Fearing that his Macedonians might tire of the rest of his expedition, he left the greater part of them in quarters, and while he had the best of them with him in Hyrcania, twenty thousand foot and three thousand horse, he addressed them, saying that at present they were seen by the Barbarians as in a dream, but that if they should merely throw Asia into confusion and then leave it they would be attacked by them as if they were women.
However, he said, he allowed those who wished it to go away, calling them to witness that while he was winning the inhabited world for the Macedonians he had been left behind with his friends and those who were willing to continue the expedition. This is almost word for word what he wrote in his letter to Antipater, and he adds that after he had thus spoken all his hearers cried out to him to lead them to whatever part of the world he wished. After these had met his test of their loyalty, it was no longer a hard matter for the main body to be led along too, nay, they readily followed after.

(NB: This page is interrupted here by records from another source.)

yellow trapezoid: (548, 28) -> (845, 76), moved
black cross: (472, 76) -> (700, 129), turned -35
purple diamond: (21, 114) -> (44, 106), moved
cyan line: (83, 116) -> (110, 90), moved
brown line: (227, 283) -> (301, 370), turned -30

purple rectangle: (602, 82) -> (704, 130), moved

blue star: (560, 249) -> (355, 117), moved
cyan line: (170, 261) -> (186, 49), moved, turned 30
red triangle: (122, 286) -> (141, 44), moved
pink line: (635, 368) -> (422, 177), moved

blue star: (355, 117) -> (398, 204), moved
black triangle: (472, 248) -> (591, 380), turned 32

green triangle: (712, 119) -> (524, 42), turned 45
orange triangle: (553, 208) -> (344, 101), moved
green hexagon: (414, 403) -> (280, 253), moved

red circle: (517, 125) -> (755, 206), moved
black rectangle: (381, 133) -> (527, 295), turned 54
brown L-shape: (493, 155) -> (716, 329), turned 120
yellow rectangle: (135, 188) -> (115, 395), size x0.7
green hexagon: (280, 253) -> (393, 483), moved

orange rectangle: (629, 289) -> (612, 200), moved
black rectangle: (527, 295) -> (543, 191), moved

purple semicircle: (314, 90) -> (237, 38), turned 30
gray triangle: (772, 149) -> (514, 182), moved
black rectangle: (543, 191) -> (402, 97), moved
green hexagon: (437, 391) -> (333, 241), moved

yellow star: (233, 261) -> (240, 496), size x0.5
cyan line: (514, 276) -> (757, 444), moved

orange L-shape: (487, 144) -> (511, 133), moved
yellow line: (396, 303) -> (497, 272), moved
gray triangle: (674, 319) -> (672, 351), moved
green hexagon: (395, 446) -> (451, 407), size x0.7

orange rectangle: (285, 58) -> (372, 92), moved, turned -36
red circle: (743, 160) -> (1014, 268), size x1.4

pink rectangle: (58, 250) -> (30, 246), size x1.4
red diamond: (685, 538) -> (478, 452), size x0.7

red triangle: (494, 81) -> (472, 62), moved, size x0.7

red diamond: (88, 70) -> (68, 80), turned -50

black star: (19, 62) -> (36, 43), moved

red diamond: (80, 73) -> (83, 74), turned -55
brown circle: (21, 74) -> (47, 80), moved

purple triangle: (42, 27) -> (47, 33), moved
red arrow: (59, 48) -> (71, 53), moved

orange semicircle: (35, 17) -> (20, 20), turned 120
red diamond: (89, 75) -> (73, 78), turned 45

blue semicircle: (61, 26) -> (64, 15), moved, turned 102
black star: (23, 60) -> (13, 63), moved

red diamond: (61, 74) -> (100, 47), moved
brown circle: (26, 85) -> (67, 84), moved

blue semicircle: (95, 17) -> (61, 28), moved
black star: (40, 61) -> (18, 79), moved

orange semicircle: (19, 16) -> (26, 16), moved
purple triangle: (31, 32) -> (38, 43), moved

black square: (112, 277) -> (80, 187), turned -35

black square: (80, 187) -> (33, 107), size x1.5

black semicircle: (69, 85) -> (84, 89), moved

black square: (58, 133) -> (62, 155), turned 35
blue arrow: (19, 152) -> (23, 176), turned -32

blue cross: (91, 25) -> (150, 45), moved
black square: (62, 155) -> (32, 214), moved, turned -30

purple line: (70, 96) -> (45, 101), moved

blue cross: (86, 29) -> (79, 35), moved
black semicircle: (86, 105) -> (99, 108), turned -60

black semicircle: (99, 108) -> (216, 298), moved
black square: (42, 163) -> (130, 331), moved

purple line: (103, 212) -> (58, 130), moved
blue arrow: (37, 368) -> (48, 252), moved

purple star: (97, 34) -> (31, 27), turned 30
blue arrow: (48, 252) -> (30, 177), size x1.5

Under these circumstances, too, he adapted his own mode of life still more to the customs of the country, and tried to bring these into closer agreement with Macedonian customs, thinking that by a mixture and community of practice which produced good will, rather than by force, his authority would be kept secure while he was far away. For this reason, too, he chose out thirty thousand boys and gave orders that they should learn the Greek language and be trained to use Macedonian weapons, appointing many instructors for this work.
His marriage to Roxana, whom he saw in her youthful beauty taking part in a dance at a banquet, was a love affair, and yet it was thought to harmonize well with the matters which he had in hand. For the Barbarians were encouraged by the partnership into which the marriage brought them, and they were beyond measure fond of Alexander, because, most temperate of all men that he was in these matters, he would not consent to approach even the only woman who ever mastered his affections, without the sanction of law.
Moreover, when he saw that among his chiefest friends Hephaestion approved his course and joined him in changing his mode of life, while Craterus clung fast to his native ways, he employed the former in his business with the Barbarians, the latter in that with the Greeks and Macedonians. And in general he showed most affection for Hephaestion, but most esteem for Craterus, thinking, and constantly saying, that Hephaestion was a friend of Alexander, but Craterus a friend of the king.
For this reason, too, the men cherished a secret grudge against one another and often came into open collision. And once, on the Indian expedition, they actually drew their swords and closed with one another, and as the friends of each were coming to his aid, Alexander rode up and abused Hephaestion publicly, calling him a fool and a madman for not knowing that without Alexander's favour he was nothing; and in private he also sharply reproved Craterus.
Then he brought them together and reconciled them, taking an oath by Ammon and the rest of the gods that he loved them most of all men; but that if he heard of their quarrelling again, he would kill them both, or at least the one who began the quarrel. Wherefore after this they neither did nor said anything to harm one another, not even in jest.